__Activity__: Here the job is to repeat the listing exactly, but not the pictures in it.

Segment Open

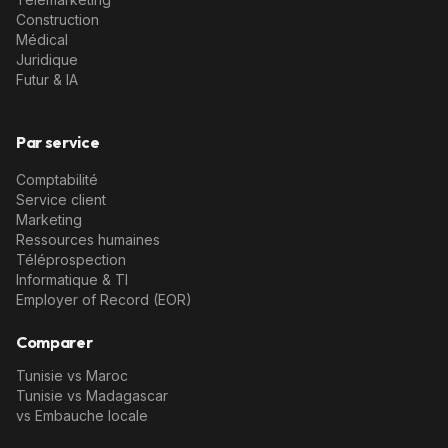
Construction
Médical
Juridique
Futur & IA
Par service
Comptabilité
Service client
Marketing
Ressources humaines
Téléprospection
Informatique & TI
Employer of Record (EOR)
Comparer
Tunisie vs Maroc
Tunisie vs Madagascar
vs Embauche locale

Segment Closed

__Result for this exercise__:
Construction
Médical
Juridique
Futur & IA
Par service
Comptabilité
Service client
Marketing
Ressources humaines
Téléprospection
Informatique & TI
Employer of Record (EOR)
Comparer
Tunisie vs Maroc
Tunisie vs Madagascar
vs Embauche locale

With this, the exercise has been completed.